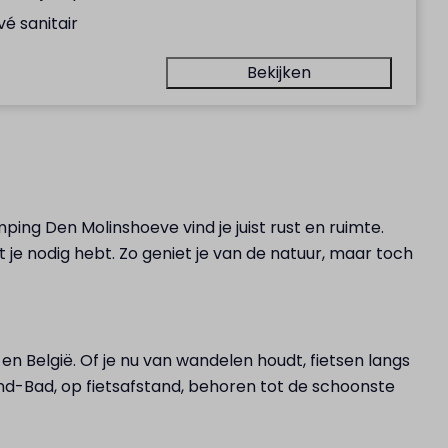
vé sanitair
Bekijken
ing Den Molinshoeve vind je juist rust en ruimte.
 je nodig hebt. Zo geniet je van de natuur, maar toch
en België. Of je nu van wandelen houdt, fietsen langs
nd-Bad, op fietsafstand, behoren tot de schoonste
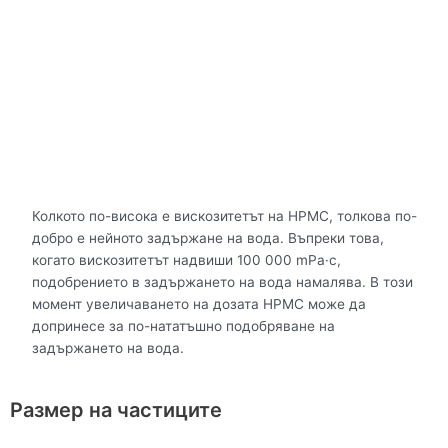
Колкото по-висока е вискозитетът на HPMC, толкова по-
добро е нейното задържане на вода. Въпреки това,
когато вискозитетът надвиши 100 000 mPa·с,
подобрението в задържането на вода намалява. В този
момент увеличаването на дозата HPMC може да
допринесе за по-нататъшно подобряване на
задържането на вода.
Размер на частиците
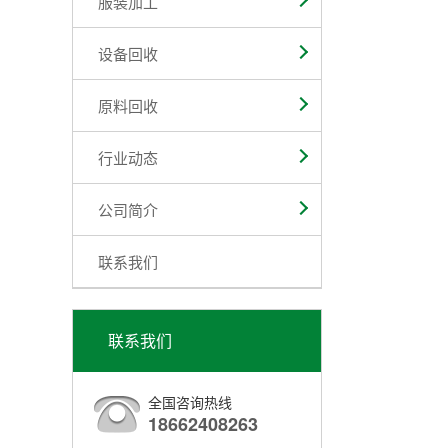
服装加工
设备回收
原料回收
行业动态
公司简介
联系我们
联系我们
全国咨询热线
18662408263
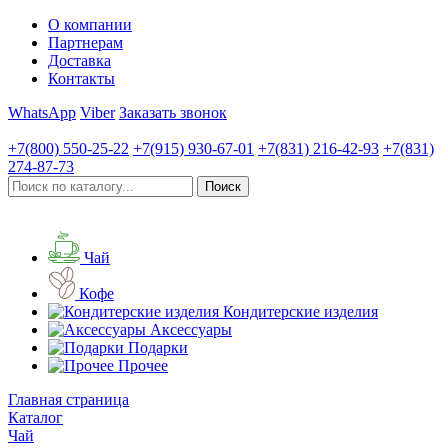
О компании
Партнерам
Доставка
Контакты
WhatsApp
Viber
Заказать звонок
+7(800)
550-25-22
+7(915)
930-67-01
+7(831)
216-42-93
+7(831)
274-87-73
Чай
Кофе
Кондитерские изделия
Аксессуары
Подарки
Прочее
Главная страница
Каталог
Чай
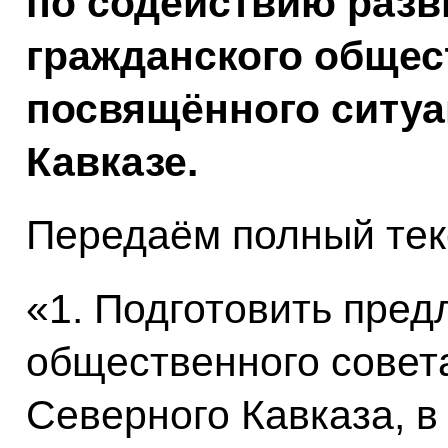
по содействию разв
гражданского общес
посвящённого ситуа
Кавказе.
Передаём полный тек
«1. Подготовить пред
общественного совет
Северного Кавказа, в 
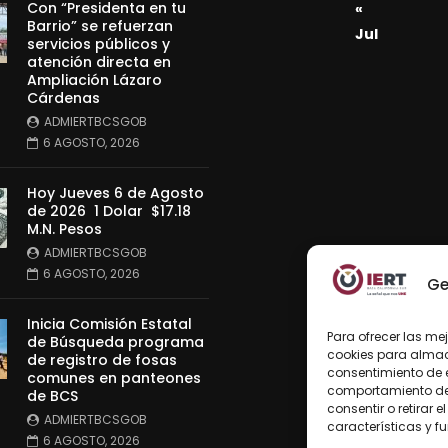
Con “Presidenta en tu
«
Barrio” se refuerzan
Jul
servicios públicos y
atención directa en
Ampliación Lázaro
Cárdenas
ADMIERTBCSGOB
6 AGOSTO, 2026
Hoy Jueves 6 de Agosto
de 2026 1 Dolar $17.18
M.N. Pesos
ADMIERTBCSGOB
6 AGOSTO, 2026
Ge
Inicia Comisión Estatal
Para ofrecer las me
de Búsqueda programa
cookies para almace
de registro de fosas
consentimiento de 
comunes en panteones
comportamiento de n
de BCS
consentir o retirar
ADMIERTBCSGOB
características y f
6 AGOSTO, 2026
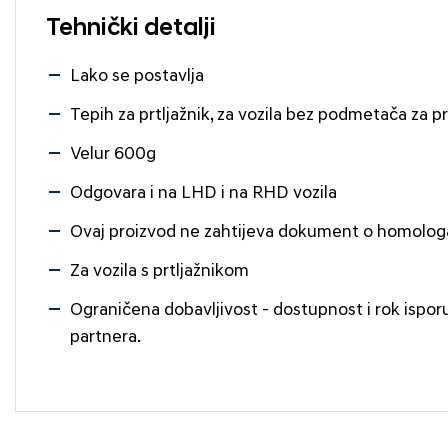
Tehnički detalji
Lako se postavlja
Tepih za prtljažnik, za vozila bez podmetača za pr
Velur 600g
Odgovara i na LHD i na RHD vozila
Ovaj proizvod ne zahtijeva dokument o homologa
Za vozila s prtljažnikom
Ograničena dobavljivost - dostupnost i rok ispor
partnera.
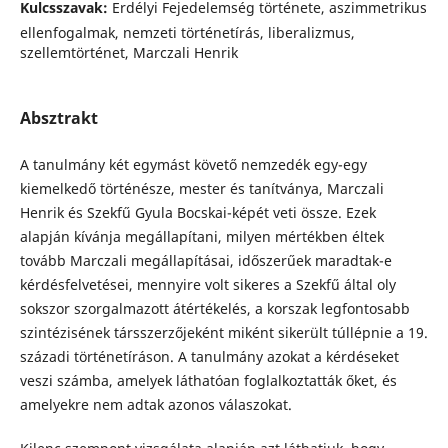
Kulcsszavak:
Erdélyi Fejedelemség története, aszimmetrikus
ellenfogalmak, nemzeti történetírás, liberalizmus,
szellemtörténet, Marczali Henrik
Absztrakt
A tanulmány két egymást követő nemzedék egy-egy
kiemelkedő történésze, mester és tanítványa, Marczali
Henrik és Szekfű Gyula Bocskai-képét veti össze. Ezek
alapján kívánja megállapítani, milyen mértékben éltek
tovább Marczali megállapításai, időszerűek maradtak-e
kérdésfelvetései, mennyire volt sikeres a Szekfű által oly
sokszor szorgalmazott átértékelés, a korszak legfontosabb
szintézisének társszerzőjeként miként sikerült túllépnie a 19.
századi történetíráson. A tanulmány azokat a kérdéseket
veszi számba, amelyek láthatóan foglalkoztatták őket, és
amelyekre nem adtak azonos válaszokat.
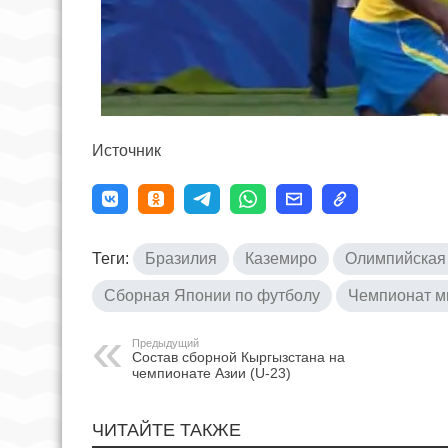
Источник
Теги:
Бразилия
Каземиро
Олимпийская
Сборная Японии по футболу
Чемпионат м
Предыдущий
Состав сборной Кыргызстана на
чемпионате Азии (U-23)
ЧИТАЙТЕ ТАКЖЕ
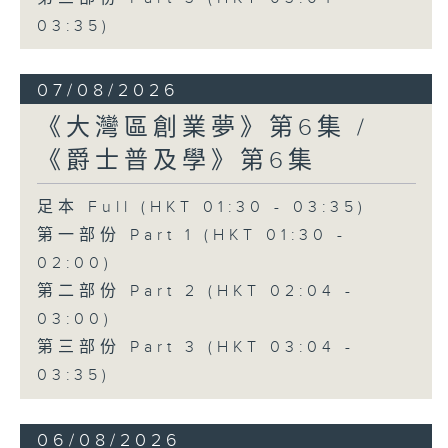
03:35)
07/08/2026
《大灣區創業夢》第6集 /
《爵士普及學》第6集
足本 Full (HKT 01:30 - 03:35)
第一部份 Part 1 (HKT 01:30 -
02:00)
第二部份 Part 2 (HKT 02:04 -
03:00)
第三部份 Part 3 (HKT 03:04 -
03:35)
06/08/2026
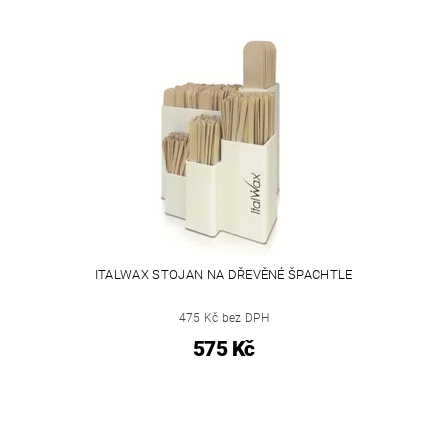
ITALWAX STOJAN NA DŘEVĚNÉ ŠPACHTLE
475 Kč bez DPH
575 Kč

++++++++++

Required work
Copy out, from the data above, every line holding the word "Henrik".

Answer to the exercise
szellemtörténet, Marczali Henrik
Henrik és Szekfű Gyula Bocskai-képét veti össze. Ezek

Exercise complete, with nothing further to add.